- Born: 25 August 1966 (age 59) Kolkata, India
- Other names: Sona
- Occupations: Choreographer, Anthropologist

= Sohini Ray =

Indian anthropologist

Sohini Ray (born 25 August 1966) is a classical Manipuri dancer dance-researcher and anthropologist from India currently based in Los Angeles, United States.

==Early career==
Ray studied Manipuri dance from age seven in Manipuri Nartanalaya, Kolkata under Guru Bipin Singh, Darshana Jhaveri and Kalavati Devi. She went through her initiation ceremony with Guru Bipin Singh at age eleven and started performing professionally at fourteen. She was also Guru Bipin Singh's research assistant from age fourteen and received the national scholarship in Manipuri dance from the ministry of culture, Government of India in 1982. Concurrently she did her schooling from Modern High School for girls, Kolkata, where she also performed in school functions.

==Academic career==
Ray did her B.Sc. and M.Sc. degrees in anthropology from University of Calcutta. Later, she received her MA in dance and Ph.D. in anthropology from University California at Los Angeles. (Sanamahism). She was a fellow at the Center for the Study of World Religions, Harvard Divinity School and faculty fellow in University of California, Humanities Research Institute, University of California, Irvine. She has taught in University of California, Irvine, University of California, Santa Barbara and Santa Monica College and has many publications.

==Dance career==
Sohini Ray is the founder and artistic director of Manipuri Dance Visions – Institute of Manipuri Dance in southern California. She has performed, choreographed and directed many productions in classical Manipuri dance namely Harao-kummei: joyful celebrations in Manipuri dance, Gita-Govinda, Krishna-Ningshingba and has performed and toured Europe and North America and India,

==Academic awards and achievements==
Jubilee prize, University of Calcutta, India, 1988
National Scholarship, University of Calcutta, India, 1988
University gold medal, University of Calcutta, India, 2011.
JB Donne Prize in anthropology of art, Royal Anthropological Institute, 2009.

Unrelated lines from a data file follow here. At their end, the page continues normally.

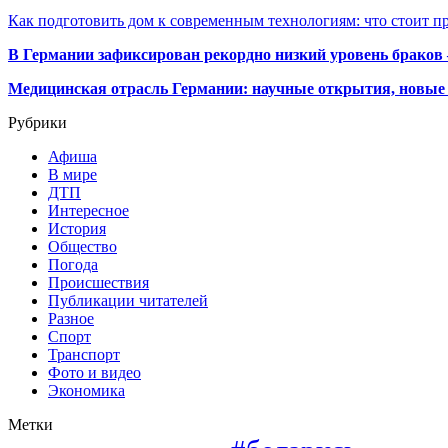
Как подготовить дом к современным технологиям: что стоит пр
В Германии зафиксирован рекордно низкий уровень браков
Медицинская отрасль Германии: научные открытия, новые 
Рубрики
Афиша
В мире
ДТП
Интересное
История
Общество
Погода
Происшествия
Публикации читателей
Разное
Спорт
Транспорт
Фото и видео
Экономика
Метки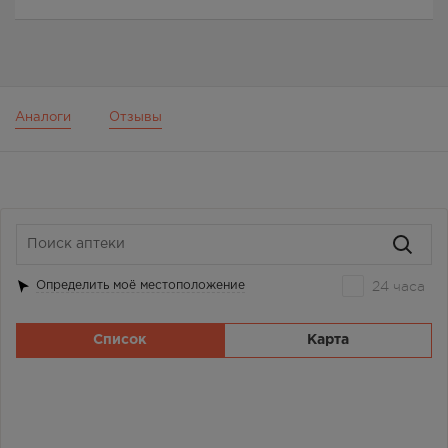
Аналоги
Отзывы
24 часа
Определить моё местоположение
Список
Карта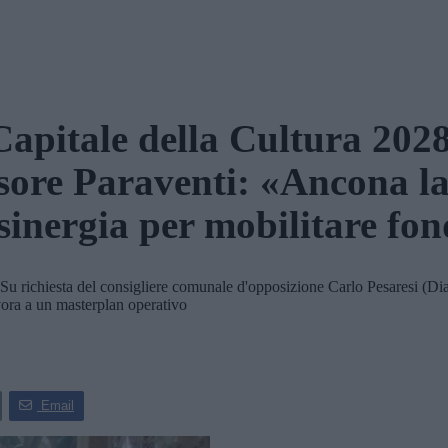
Capitale della Cultura 2028
ssore Paraventi: «Ancona l
 sinergia per mobilitare fon
. Su richiesta del consigliere comunale d'opposizione Carlo Pesaresi (Dia
avora a un masterplan operativo
Email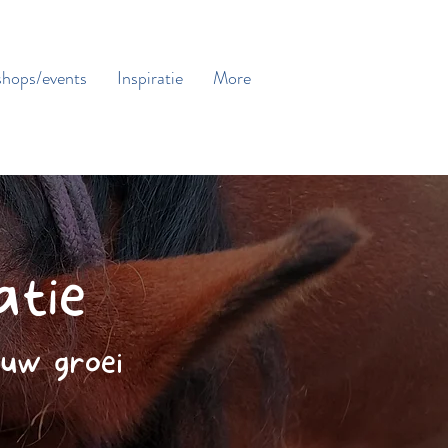
hops/events
Inspiratie
More
atie
ouw groei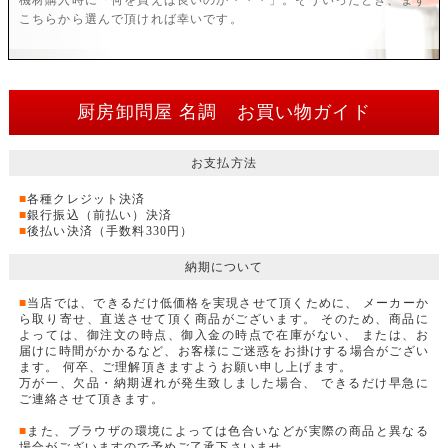
こちらから選んで頂ければ幸いです。
厨房卸問屋 名調 お買い物ガイド
お支払方法
■
各種クレジット決済
■
銀行振込（前払い）決済
■
後払い決済（手数料330円）
納期について
■
当店では、できるだけ低価格を実現させて頂くために、 メーカーか
ら取り寄せ、直送させて頂く商品がございます。 そのため、商品に
よっては、御注文の時点、御入金の時点で在庫がない、 または、お
届けに時間がかかるなど、お客様にご迷惑をお掛けする場合がござい
ます。 何卒、ご理解頂きますようお願い申し上げます。
万が一、欠品・納期遅れが発生致しました場合、 できるだけ早急に
ご連絡させて頂きます。
■
また、ブラウザの環境によっては色合いなどが実際の商品と異なる
場合がございますので予めご了承下さいませ。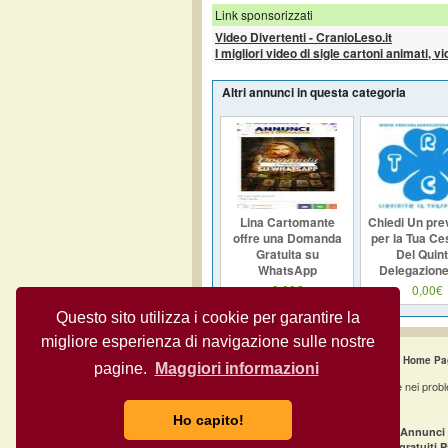
Link sponsorizzati
Video Divertenti - CranioLeso.it
I migliori video di sigle cartoni animati, v
Altri annunci in questa categoria
Lina Cartomante
Chiedi Un pre
offre una Domanda
per la Tua Ce
Gratuita su
Del Quint
WhatsApp
Delegazione
trattenuta in
0,00€
0,00€
Questo sito utilizza i cookie per garantire la
migliore esperienza di navigazione sulle nostre
Home Pa
pagine.
Maggiori informazioni
Annunci Gratuiti » Consulente nei prob
Ho capito!
·
Annunci gratuiti Milano
Annunci 
·
Annunci gratuiti Napoli
Annunci gratuiti 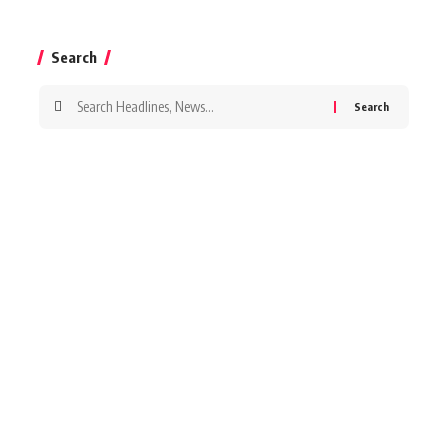
Search
Search
for: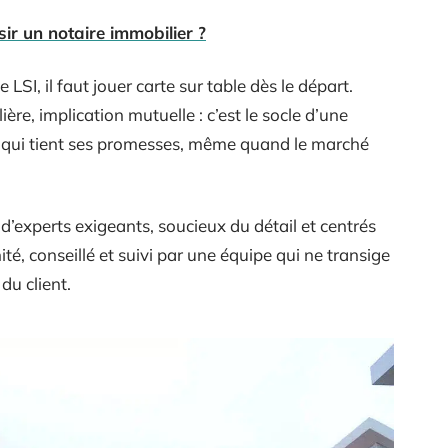
r un notaire immobilier ?
 LSI, il faut jouer carte sur table dès le départ.
re, implication mutuelle : c’est le socle d’une
at qui tient ses promesses, même quand le marché
ces d’experts exigeants, soucieux du détail et centrés
té, conseillé et suivi par une équipe qui ne transige
 du client.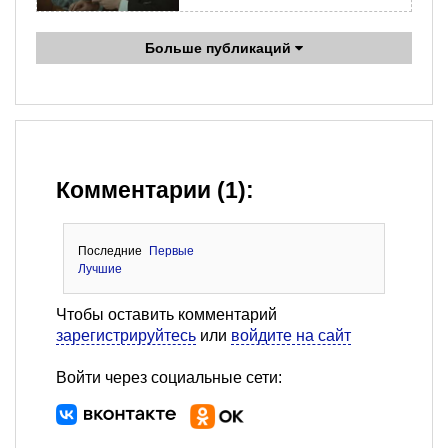
Больше публикаций
Комментарии (1):
Последние
Первые
Лучшие
Чтобы оставить комментарий
зарегистрируйтесь
или
войдите на сайт
Войти через социальные сети: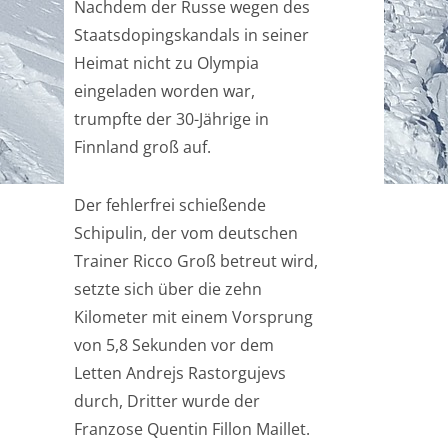
Nachdem der Russe wegen des
Staatsdopingskandals in seiner
Heimat nicht zu Olympia
eingeladen worden war,
trumpfte der 30-Jährige in
Finnland groß auf.
Der fehlerfrei schießende
Schipulin, der vom deutschen
Trainer Ricco Groß betreut wird,
setzte sich über die zehn
Kilometer mit einem Vorsprung
von 5,8 Sekunden vor dem
Letten Andrejs Rastorgujevs
durch, Dritter wurde der
Franzose Quentin Fillon Maillet.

==Dance awards and achievements==
- National scholarship from government of India from 1982-1986,
- First prize in Manipuri dance, Sangeetotsav, 1988
- Shringar-Mani award, Kal-ke-kalakaar Sangeet Sammelan, Mumbai, 1988
- Naratan Acharya, Manipuri Nartanalaya, Kolkata, 1999.
- Elaine Weissman Los Angeles Treasures Award, California Traditional Music Society, 2007
- Nomination, Lestor Horton Award, 2007
- Winner, Lestor Horton Award, 2008
- Nomination, Lestor Horton award, 2010.